Shyness is felt by the person, that probably has been complimented, looked at a very sympathetic way, or given something to.

A cute boy walks past me and after years I feel shyness rising in me.

Happiness

I open my apartment door, to find everything on the floor. I actually don't let myself get bothered by the mess.

Happiness is mostly a feeling the person feels, after something great happened to him or her. Maybe seeing someone he or she loved return after a long, long time.

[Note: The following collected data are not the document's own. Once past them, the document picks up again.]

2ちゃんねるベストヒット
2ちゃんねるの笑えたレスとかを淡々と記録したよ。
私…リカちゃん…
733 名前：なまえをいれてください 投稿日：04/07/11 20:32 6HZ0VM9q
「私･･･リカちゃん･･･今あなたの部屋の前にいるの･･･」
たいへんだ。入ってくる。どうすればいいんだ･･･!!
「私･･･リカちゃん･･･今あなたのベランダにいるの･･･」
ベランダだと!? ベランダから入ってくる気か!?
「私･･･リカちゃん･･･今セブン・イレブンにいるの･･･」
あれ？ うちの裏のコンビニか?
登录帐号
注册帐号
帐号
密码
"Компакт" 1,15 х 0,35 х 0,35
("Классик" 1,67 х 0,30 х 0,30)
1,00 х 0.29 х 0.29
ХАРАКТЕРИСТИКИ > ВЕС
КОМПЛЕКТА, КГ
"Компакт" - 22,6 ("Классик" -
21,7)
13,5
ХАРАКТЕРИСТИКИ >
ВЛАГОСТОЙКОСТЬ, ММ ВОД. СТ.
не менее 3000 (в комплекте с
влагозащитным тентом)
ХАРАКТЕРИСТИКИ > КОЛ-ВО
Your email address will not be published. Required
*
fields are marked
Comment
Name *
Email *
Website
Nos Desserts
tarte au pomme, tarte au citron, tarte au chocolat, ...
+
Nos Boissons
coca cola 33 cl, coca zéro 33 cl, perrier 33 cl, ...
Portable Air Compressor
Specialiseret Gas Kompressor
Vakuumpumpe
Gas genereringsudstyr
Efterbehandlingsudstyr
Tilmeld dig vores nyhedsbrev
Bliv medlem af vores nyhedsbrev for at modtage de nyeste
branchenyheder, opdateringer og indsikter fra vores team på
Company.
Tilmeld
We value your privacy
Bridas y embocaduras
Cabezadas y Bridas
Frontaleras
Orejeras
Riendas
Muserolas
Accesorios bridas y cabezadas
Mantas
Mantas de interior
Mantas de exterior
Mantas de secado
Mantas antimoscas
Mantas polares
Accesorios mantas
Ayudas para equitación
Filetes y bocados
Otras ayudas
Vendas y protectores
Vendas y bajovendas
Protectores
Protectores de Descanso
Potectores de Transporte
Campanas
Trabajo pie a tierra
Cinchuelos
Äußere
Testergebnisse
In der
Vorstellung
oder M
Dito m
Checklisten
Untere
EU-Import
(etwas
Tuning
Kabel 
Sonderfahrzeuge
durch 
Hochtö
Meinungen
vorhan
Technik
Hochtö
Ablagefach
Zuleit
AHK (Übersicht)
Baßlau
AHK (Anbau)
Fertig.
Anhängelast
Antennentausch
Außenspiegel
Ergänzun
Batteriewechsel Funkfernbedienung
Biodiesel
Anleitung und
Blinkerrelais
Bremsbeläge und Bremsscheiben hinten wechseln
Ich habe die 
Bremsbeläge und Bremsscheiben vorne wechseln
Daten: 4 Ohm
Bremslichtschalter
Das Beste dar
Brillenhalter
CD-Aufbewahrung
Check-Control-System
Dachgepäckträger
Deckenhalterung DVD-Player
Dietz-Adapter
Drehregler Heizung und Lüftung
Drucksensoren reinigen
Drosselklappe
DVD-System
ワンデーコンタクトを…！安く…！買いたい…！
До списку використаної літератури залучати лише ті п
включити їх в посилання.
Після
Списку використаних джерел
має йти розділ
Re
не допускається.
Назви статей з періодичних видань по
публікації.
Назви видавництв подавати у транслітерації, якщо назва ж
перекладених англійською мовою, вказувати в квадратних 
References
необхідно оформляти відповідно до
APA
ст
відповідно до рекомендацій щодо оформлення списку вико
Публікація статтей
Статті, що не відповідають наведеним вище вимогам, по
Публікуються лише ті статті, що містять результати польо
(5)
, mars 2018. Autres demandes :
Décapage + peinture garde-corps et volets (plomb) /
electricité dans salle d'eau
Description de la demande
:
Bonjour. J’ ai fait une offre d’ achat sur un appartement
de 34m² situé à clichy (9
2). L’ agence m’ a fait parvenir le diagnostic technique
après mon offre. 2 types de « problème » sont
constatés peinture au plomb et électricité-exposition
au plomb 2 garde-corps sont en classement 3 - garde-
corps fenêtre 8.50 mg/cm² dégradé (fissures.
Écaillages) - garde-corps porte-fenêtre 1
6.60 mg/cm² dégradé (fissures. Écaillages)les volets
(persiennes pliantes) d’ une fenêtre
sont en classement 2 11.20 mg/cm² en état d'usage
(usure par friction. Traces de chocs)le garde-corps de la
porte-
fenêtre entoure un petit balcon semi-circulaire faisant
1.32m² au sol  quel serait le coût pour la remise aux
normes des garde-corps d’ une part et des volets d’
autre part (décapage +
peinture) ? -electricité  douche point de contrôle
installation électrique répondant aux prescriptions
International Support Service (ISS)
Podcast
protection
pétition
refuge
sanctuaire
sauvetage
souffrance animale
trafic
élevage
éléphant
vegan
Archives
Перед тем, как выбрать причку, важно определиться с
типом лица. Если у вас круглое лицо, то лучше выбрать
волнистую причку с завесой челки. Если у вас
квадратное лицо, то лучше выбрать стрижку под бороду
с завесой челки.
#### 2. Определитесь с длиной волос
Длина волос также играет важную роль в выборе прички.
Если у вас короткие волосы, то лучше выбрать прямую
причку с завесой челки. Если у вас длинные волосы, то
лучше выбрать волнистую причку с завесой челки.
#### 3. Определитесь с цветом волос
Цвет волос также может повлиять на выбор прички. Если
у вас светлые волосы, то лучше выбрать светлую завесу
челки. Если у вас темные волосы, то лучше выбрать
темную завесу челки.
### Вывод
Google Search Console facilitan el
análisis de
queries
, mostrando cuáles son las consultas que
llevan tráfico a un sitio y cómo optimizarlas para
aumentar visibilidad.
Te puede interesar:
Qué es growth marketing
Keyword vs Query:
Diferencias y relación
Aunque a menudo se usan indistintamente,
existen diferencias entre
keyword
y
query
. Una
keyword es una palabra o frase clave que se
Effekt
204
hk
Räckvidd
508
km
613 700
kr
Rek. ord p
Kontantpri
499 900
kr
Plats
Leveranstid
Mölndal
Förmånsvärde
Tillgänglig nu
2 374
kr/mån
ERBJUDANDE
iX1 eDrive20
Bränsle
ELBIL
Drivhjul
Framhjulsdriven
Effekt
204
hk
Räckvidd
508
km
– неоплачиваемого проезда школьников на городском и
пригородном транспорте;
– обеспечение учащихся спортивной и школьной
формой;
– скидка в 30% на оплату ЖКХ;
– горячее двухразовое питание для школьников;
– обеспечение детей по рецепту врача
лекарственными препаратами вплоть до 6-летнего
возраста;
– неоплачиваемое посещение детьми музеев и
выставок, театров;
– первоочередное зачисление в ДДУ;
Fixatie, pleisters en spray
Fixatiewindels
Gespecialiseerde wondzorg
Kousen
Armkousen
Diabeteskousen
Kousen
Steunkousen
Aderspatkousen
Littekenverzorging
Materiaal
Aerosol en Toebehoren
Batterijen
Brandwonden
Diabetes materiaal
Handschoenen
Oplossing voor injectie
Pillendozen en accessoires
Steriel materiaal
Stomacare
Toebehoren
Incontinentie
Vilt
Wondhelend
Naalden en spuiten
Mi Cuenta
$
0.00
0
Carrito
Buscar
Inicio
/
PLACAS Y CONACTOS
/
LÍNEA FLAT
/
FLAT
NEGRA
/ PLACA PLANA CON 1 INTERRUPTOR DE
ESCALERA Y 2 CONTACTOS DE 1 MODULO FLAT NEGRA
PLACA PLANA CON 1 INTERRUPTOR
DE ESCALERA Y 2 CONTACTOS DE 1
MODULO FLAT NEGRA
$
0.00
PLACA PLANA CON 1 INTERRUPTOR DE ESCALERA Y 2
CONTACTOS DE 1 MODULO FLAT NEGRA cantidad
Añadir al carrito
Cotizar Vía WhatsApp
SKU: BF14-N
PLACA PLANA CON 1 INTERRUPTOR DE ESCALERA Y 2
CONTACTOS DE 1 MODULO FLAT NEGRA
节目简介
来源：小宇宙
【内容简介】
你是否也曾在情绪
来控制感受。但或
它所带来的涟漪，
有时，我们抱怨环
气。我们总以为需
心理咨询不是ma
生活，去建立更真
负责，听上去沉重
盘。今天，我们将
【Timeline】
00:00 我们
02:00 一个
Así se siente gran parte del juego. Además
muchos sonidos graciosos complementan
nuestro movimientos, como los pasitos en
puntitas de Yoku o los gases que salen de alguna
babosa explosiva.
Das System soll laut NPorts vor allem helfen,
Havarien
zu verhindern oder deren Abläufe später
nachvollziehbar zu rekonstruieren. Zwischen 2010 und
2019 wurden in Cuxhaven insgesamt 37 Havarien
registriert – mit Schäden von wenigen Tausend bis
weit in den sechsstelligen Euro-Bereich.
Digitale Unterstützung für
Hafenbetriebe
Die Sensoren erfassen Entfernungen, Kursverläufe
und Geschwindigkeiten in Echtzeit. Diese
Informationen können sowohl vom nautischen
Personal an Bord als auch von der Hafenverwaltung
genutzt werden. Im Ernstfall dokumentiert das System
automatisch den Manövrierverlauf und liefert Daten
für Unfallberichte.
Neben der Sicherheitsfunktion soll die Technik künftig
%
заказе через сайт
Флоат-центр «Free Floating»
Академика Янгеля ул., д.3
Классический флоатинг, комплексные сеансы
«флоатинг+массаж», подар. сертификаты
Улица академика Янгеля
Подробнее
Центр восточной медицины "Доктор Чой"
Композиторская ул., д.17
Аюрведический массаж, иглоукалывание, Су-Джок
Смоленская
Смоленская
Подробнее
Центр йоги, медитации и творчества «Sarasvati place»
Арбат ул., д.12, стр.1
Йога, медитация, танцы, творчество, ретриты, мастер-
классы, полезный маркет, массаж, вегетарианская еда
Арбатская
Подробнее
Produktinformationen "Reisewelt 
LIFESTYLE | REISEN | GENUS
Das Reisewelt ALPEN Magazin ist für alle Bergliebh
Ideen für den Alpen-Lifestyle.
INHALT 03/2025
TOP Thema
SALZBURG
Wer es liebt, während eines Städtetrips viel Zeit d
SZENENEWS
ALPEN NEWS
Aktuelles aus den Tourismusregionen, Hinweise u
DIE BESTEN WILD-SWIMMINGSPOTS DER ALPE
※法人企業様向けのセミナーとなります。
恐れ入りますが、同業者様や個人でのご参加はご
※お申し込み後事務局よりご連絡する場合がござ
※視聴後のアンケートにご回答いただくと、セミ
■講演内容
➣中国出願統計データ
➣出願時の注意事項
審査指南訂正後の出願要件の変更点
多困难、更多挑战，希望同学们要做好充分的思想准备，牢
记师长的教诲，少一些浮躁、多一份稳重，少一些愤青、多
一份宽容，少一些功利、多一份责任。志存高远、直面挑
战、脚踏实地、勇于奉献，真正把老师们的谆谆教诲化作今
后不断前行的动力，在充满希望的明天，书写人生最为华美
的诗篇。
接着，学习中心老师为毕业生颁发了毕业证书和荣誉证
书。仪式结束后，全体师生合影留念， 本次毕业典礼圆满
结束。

I feel happy, that I am finally home and don't need to be worried about anyone stalking me.

Sex

I remember, how he told me we would have the best sex ever, two years earlier, as I realized someone had broken into my apartment. But rape wasn't sex. I had sex with Nate, not with Sam. I know that I shouldn't have had sex with Nate, but I loved him.

Sex is the act, when two people love each other very much and they make love.

He didn't love me.

Rape.

I begin to get some shattered glass off of the floor and throw them in a bin. I bend over to collect the paper shattered on the ground and put them on the counter.

When a person is so desperate to have sex with another person, he or she forces him or her to forcefully have sex with him or her against his or her will.

I remember, how Sam, or to be specific, Captain Sam Reynolds' twin threw me around the house to calm me down.

I remember how he threw me onto the bed and pinned my wrists above my head.

I remember how he forcefully and without mercy, raped me for hours.

But I will be okay. I always am.

Amanda and Melinda got five times as much from the feelings listed above.